**Task description**
Count up the lines of the data below that contain the string "chart", then give only the total.

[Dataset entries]
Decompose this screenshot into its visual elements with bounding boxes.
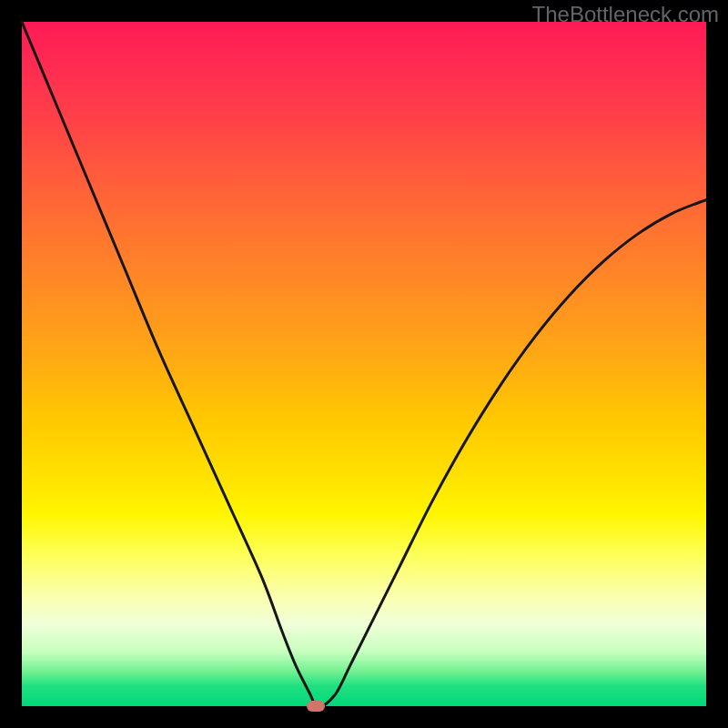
plot-area xyxy=(22,22,706,706)
chart-frame: TheBottleneck.com xyxy=(0,0,728,728)
v-curve xyxy=(22,22,706,708)
optimum-marker xyxy=(307,701,325,712)
curve-layer xyxy=(22,22,706,706)
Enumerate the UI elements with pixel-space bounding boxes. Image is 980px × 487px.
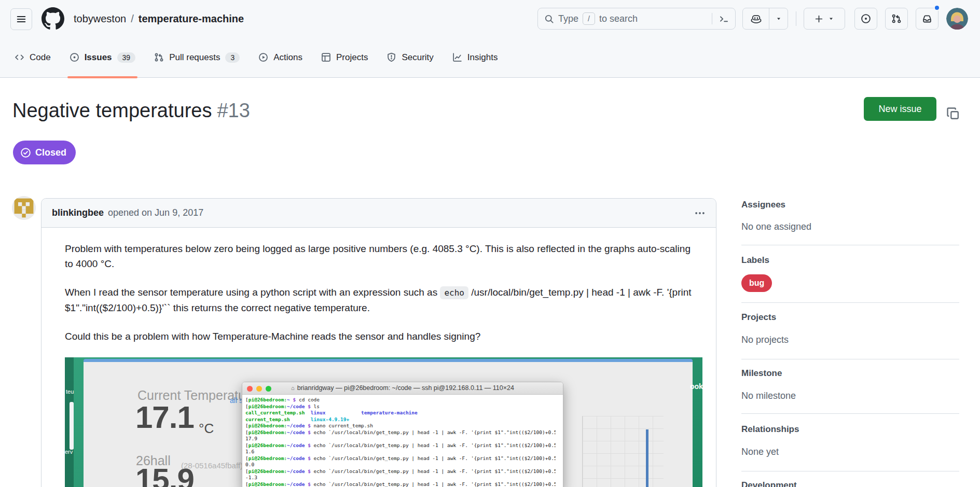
pull-requests-counter: 3 [225, 52, 240, 63]
terminal-body: [pi@26bedroom:~ $ cd code][pi@26bedroom:… [242, 395, 563, 487]
comment: blinkingbee opened on Jun 9, 2017 Proble… [41, 198, 716, 487]
terminal-window: ⌂ brianridgway — pi@26bedroom: ~/code — … [242, 382, 563, 487]
pull-requests-dashboard-button[interactable] [885, 8, 908, 30]
sidebar-divider [741, 413, 959, 414]
tab-label: Pull requests [169, 52, 220, 63]
breadcrumb: tobyweston / temperature-machine [74, 0, 244, 37]
tab-label: Projects [336, 52, 368, 63]
git-pull-request-icon [154, 52, 164, 62]
minimize-icon [256, 386, 262, 392]
terminal-title: brianridgway — pi@26bedroom: ~/code — ss… [297, 381, 514, 396]
sidebar-value-relationships: None yet [741, 447, 779, 457]
maximize-icon [266, 386, 271, 392]
copy-icon[interactable] [946, 107, 960, 121]
slash-keycap: / [583, 12, 595, 25]
terminal-titlebar: ⌂ brianridgway — pi@26bedroom: ~/code — … [242, 382, 563, 395]
comment-paragraph: Could this be a problem with how Tempera… [65, 329, 693, 344]
comment-header: blinkingbee opened on Jun 9, 2017 [42, 199, 716, 228]
search-placeholder-prefix: Type [558, 13, 578, 24]
graph-icon [452, 52, 462, 62]
tab-projects[interactable]: Projects [315, 37, 374, 77]
tab-label: Actions [273, 52, 302, 63]
breadcrumb-repo-link[interactable]: temperature-machine [139, 13, 244, 25]
check-circle-icon [20, 147, 31, 158]
user-avatar[interactable] [946, 8, 968, 30]
home-icon: ⌂ [291, 381, 295, 396]
tab-label: Code [30, 52, 51, 63]
sidebar-divider [741, 245, 959, 245]
tab-insights[interactable]: Insights [446, 37, 504, 77]
comment-author-link[interactable]: blinkingbee [52, 207, 104, 218]
tab-label: Insights [467, 52, 498, 63]
chevron-down-icon [828, 16, 834, 22]
comment-author-avatar[interactable] [12, 196, 36, 220]
desktop-text-fragment: ook [690, 379, 702, 394]
temperature-chart [582, 416, 664, 487]
sidebar-value-assignees: No one assigned [741, 221, 811, 232]
github-logo-icon[interactable] [42, 7, 64, 30]
comment-paragraph: When I read the sensor temperature using… [65, 285, 693, 315]
repo-tab-nav: Code Issues 39 Pull requests 3 Actions P… [0, 37, 980, 78]
table-icon [321, 52, 331, 62]
issue-number: #13 [217, 100, 250, 121]
command-palette-icon[interactable] [712, 8, 735, 29]
sidebar-heading-relationships: Relationships [741, 424, 799, 435]
issues-dashboard-button[interactable] [854, 8, 877, 30]
create-new-button[interactable] [804, 8, 845, 30]
tab-issues[interactable]: Issues 39 [63, 37, 142, 77]
comment-paragraph: Problem with temperatures below zero bei… [65, 241, 693, 271]
git-pull-request-icon [891, 13, 902, 24]
sidebar-heading-assignees: Assignees [741, 200, 785, 210]
sidebar-heading-development: Development [741, 480, 797, 487]
search-icon [544, 14, 554, 24]
temperature-unit: °C [199, 421, 214, 436]
sidebar-divider [741, 359, 959, 359]
issue-title-text: Negative temperatures [12, 100, 212, 121]
embedded-screenshot-image[interactable]: teu erv Current Temperature all sensors … [65, 357, 702, 487]
traffic-light-buttons [247, 386, 271, 392]
issues-counter: 39 [117, 52, 136, 63]
tab-label: Security [402, 52, 433, 63]
issue-state-badge: Closed [13, 141, 76, 164]
copilot-dropdown-button[interactable] [769, 8, 788, 29]
hamburger-menu-button[interactable] [10, 8, 32, 30]
play-icon [258, 52, 268, 62]
label-bug[interactable]: bug [741, 274, 772, 292]
state-label: Closed [35, 147, 66, 158]
search-input[interactable]: Type / to search [537, 8, 736, 30]
inbox-button[interactable] [916, 8, 938, 30]
sidebar-heading-milestone: Milestone [741, 368, 782, 379]
inline-code: echo [440, 286, 468, 299]
copilot-button-group [742, 8, 788, 30]
issue-opened-icon [70, 52, 79, 62]
chart-spike-bar [646, 429, 648, 487]
breadcrumb-owner-link[interactable]: tobyweston [74, 13, 126, 25]
comment-body: Problem with temperatures below zero bei… [42, 228, 716, 487]
inbox-icon [922, 13, 932, 24]
breadcrumb-separator: / [131, 13, 134, 25]
kebab-menu-icon[interactable] [694, 207, 706, 219]
issue-title: Negative temperatures#13 [12, 100, 250, 122]
tab-security[interactable]: Security [380, 37, 439, 77]
desktop-text-fragment: teu [66, 384, 74, 399]
code-icon [15, 52, 24, 62]
sidebar-divider [741, 302, 959, 303]
tab-pull-requests[interactable]: Pull requests 3 [148, 37, 246, 77]
close-icon [247, 386, 253, 392]
sidebar-value-projects: No projects [741, 335, 789, 345]
app-header: tobyweston / temperature-machine Type / … [0, 0, 980, 37]
new-issue-button[interactable]: New issue [864, 97, 936, 121]
tab-code[interactable]: Code [8, 37, 57, 77]
sidebar-heading-labels: Labels [741, 255, 769, 266]
shield-icon [387, 52, 396, 62]
notification-dot [934, 5, 940, 11]
tab-actions[interactable]: Actions [252, 37, 309, 77]
copilot-button[interactable] [743, 8, 769, 29]
sidebar-divider [741, 471, 959, 471]
comment-meta: opened on Jun 9, 2017 [108, 207, 203, 218]
search-placeholder-suffix: to search [599, 13, 638, 24]
desktop-window-sliver [70, 402, 74, 450]
header-divider [796, 11, 796, 26]
plus-icon [815, 15, 823, 23]
chevron-down-icon [776, 16, 782, 22]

**Exercise output**
3